|FILE – In this January 5, 2014, file photo, gunmen patrol during clashes with Iraqi security forces in Fallujah, 40 miles (65 kilometers) west of Baghdad, Iraq. With a new label – the Islamic State of Iraq and the Levant – the global terror network al-Qaida is positioning itself as a vanguard defending a persecuted Sunni community against Shiite-dominated governments across Syria, Lebanon and Iraq. The al-Qaida gains pose the most serious challenge to Prime Minister Nouri al-Maliki’s Shiite-led government since the departure of American forces in late 2011. (AP Photo, File)|
The seven suspects are accused of recruiting a number of Albanian citizens to fight in the bloody civil war in Syria.
The suspects include the imams of two Tirana mosques, Genci Balla and Bujar Hysi, who are believed to be ringleaders of the group.
Balla, who is also known as Aburrahman Balla, has drawn attention with his fiery sermons posted on YouTube, calling on Albanians to join Islamist militants linked with al-Qaeda in Syria.
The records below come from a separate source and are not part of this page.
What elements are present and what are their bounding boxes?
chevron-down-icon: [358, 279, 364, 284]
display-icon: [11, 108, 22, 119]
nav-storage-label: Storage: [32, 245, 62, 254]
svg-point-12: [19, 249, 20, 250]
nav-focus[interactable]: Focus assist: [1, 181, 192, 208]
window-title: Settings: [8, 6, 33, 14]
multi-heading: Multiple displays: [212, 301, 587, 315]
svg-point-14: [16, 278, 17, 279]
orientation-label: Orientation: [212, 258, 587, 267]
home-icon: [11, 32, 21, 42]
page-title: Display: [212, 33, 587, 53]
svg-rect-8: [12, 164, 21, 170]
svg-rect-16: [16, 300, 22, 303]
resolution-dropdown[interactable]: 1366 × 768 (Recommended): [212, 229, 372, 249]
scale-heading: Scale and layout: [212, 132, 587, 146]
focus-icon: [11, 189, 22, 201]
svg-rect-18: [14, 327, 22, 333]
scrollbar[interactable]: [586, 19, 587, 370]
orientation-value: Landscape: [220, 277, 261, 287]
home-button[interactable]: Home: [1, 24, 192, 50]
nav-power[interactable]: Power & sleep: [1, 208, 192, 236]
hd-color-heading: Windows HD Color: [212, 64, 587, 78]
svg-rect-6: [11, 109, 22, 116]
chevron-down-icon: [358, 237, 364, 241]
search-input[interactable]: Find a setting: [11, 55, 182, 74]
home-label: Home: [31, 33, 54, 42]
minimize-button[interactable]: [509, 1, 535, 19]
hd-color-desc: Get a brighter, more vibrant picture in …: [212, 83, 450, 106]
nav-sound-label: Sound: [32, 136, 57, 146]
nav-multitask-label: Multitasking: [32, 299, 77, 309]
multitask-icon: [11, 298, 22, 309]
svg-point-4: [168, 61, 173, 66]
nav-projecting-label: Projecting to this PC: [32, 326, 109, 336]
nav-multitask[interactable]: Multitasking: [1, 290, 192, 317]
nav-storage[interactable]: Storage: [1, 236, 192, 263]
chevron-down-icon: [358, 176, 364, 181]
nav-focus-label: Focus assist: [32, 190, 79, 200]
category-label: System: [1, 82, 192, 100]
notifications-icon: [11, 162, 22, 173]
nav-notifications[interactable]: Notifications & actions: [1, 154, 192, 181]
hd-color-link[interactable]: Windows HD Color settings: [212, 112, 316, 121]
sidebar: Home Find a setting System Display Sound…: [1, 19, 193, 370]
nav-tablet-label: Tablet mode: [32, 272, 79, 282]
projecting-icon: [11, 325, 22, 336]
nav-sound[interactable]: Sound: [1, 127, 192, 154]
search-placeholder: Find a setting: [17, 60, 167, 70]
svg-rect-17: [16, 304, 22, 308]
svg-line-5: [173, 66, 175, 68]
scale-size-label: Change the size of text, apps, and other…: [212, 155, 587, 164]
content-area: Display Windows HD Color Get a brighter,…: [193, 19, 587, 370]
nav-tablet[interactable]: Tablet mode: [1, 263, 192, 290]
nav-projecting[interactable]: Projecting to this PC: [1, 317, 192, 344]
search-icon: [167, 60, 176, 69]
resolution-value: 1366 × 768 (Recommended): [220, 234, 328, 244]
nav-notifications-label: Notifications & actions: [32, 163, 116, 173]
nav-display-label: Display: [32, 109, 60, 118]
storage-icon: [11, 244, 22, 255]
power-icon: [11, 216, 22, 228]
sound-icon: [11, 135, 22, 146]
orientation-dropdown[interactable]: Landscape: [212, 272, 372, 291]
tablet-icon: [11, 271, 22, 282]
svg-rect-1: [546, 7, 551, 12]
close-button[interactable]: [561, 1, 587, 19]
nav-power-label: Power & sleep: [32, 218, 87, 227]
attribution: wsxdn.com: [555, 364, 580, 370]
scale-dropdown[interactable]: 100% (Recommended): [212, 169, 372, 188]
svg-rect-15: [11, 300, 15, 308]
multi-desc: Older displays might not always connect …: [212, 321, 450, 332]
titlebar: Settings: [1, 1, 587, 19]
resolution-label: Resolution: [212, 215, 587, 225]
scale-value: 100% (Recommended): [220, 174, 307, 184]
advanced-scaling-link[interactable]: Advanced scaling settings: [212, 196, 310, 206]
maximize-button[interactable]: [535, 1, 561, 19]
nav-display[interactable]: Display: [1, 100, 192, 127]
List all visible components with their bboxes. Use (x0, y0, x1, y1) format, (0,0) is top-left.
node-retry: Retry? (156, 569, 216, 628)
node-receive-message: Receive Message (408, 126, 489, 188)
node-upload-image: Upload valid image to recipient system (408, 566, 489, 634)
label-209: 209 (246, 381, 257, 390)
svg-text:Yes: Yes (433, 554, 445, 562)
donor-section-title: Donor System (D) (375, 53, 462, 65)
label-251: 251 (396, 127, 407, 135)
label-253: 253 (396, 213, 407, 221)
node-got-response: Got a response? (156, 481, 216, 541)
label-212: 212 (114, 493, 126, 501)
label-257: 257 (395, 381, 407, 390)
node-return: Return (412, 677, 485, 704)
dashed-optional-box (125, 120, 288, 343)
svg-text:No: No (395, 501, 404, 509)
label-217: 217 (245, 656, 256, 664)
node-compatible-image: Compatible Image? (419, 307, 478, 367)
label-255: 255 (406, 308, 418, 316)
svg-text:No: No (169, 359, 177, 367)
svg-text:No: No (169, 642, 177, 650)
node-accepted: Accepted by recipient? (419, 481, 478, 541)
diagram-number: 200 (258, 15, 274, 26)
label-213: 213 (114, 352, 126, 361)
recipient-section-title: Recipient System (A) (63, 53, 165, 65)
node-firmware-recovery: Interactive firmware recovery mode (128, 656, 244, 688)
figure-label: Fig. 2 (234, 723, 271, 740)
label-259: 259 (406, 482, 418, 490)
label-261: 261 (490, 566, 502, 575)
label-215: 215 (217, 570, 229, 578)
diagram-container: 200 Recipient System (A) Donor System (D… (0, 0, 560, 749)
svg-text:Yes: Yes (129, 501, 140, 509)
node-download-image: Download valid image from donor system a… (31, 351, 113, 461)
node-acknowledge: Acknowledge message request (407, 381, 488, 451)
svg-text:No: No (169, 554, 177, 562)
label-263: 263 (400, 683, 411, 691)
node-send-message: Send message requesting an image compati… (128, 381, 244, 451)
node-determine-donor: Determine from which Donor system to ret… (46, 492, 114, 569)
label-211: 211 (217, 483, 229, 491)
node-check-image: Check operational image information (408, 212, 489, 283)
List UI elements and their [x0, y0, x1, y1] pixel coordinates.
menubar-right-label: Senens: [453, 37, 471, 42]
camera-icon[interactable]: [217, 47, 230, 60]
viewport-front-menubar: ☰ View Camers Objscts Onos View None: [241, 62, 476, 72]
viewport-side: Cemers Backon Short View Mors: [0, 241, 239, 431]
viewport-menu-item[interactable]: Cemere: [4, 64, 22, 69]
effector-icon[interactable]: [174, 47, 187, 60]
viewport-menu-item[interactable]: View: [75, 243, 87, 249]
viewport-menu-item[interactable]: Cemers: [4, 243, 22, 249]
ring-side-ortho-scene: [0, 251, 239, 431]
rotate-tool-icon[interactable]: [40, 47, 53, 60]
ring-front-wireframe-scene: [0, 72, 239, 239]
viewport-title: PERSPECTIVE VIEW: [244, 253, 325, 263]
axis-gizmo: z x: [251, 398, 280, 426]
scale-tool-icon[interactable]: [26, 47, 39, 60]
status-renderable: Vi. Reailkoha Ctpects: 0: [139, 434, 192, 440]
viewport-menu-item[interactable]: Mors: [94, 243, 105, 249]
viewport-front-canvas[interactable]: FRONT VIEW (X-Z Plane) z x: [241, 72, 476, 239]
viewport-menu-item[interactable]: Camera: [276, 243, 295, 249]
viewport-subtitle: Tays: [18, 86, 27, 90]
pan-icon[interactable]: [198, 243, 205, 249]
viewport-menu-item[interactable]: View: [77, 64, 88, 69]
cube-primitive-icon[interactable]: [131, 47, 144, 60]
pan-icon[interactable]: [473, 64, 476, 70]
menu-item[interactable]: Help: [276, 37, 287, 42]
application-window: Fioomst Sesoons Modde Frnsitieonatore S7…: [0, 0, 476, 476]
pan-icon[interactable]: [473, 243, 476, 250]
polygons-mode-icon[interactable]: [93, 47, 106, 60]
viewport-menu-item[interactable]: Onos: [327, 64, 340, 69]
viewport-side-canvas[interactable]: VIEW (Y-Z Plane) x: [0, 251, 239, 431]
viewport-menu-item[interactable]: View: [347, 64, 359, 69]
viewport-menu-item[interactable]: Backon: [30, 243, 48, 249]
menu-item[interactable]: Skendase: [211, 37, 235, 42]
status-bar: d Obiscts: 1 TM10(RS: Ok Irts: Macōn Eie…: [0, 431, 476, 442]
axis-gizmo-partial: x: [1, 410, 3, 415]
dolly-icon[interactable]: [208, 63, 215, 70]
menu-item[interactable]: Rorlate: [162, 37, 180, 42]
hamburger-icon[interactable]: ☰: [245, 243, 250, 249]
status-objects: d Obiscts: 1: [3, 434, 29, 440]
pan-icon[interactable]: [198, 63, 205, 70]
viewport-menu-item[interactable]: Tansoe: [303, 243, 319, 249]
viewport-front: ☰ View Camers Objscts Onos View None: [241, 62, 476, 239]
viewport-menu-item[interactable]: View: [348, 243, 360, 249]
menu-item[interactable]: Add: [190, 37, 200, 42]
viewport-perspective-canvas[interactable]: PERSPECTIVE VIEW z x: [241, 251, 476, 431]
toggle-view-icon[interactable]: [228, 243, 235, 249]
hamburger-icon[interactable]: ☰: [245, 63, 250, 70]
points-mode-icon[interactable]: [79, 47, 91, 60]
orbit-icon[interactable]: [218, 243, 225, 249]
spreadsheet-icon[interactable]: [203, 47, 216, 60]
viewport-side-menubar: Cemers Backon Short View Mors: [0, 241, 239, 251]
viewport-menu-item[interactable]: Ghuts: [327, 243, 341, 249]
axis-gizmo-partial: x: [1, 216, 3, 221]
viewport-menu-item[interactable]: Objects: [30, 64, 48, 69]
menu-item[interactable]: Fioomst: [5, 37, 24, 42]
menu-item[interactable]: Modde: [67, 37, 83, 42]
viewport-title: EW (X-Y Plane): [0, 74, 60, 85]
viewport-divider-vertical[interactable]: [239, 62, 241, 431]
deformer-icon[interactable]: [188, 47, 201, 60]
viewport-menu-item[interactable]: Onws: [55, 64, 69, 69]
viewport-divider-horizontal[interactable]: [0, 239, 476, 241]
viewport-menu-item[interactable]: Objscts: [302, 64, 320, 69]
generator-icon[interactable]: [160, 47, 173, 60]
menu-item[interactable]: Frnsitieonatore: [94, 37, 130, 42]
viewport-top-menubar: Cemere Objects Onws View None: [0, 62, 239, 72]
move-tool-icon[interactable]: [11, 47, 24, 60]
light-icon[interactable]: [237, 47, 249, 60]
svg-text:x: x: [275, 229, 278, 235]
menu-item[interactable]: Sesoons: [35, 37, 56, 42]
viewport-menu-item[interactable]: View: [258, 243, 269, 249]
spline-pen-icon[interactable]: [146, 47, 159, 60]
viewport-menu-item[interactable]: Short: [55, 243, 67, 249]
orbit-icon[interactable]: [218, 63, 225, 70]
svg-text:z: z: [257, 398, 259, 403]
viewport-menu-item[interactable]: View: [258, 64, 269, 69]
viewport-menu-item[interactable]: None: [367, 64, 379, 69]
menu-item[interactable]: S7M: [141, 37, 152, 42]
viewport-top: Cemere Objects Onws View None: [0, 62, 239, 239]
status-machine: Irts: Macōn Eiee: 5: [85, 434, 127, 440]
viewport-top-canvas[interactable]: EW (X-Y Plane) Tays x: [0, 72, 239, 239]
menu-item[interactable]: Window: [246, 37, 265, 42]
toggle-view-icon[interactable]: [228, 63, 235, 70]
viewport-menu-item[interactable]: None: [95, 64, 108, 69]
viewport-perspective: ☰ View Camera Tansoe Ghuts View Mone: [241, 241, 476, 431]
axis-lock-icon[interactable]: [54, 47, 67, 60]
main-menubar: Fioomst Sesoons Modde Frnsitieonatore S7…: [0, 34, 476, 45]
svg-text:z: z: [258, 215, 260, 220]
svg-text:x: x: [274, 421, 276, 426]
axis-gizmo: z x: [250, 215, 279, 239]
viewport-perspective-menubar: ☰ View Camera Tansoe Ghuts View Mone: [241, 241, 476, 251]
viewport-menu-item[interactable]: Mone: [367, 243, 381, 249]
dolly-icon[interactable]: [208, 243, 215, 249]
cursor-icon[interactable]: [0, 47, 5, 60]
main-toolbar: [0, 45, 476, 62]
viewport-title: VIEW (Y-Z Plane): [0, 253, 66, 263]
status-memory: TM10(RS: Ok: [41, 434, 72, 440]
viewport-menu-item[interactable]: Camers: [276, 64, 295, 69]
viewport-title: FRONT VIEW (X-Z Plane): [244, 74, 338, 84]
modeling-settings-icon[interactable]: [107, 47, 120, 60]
“Jabhat al-Nusra and the Islamic State [of Iraq and al-Sham] are the only groups that are fighting to create an Islamic state where sharia law will rule,” Balla says in a sermon posted on YouTube.
“The [mainstream, anti-government] Syrian Free Army… don’t want Islam to rise up,” the preacher adds.
Jabhat al-Nusra, also known as the al-Nusra front, is a branch of al-Qaeda fighting in Syria. The Islamic State of Iraq and al-Sham, ISIS, was founded in the early years of the Iraq war. It pledged allegiance to Al-Qaeda in 2004, becoming known as Al-Qaeda in Iraq.
The mosques where Balla and Hysi preached are not part of Albanian Muslim Community, the official organization representing Muslims in Albania.
A 33-year-old Albanian, Anri Maliqi, who died fighting in Syria, used to attend Balla’s mosque, which is located in a poor suburb of Tirana.
A growing a number of Muslims from the Balkans are being drawn into the sectarian conflict raging in Syria, Iraq and, increasingly, Lebanon. Most Albanians are Muslims, at least nominally.
The International Center for the Study of Radicalization, ISRA, a think tank based in King’s College, London, believes some 300 Albanian fighters, from Kosovo, Macedonia and Albania, have joined Jabhat al-Nusra or ISIS.
The arrests follow an investigation launched by Prosecutor’s Office for Serious Crimes in cooperation with Albanian state police.
During the arrests, police sized an AK-47, a hand grenade and hundreds of automatic rifle rounds.
“All the suspects are accused of the crime of ‘recruiting of individuals in order to carry terrorist acts, incitement and propaganda”, the general prosecutor’s office said.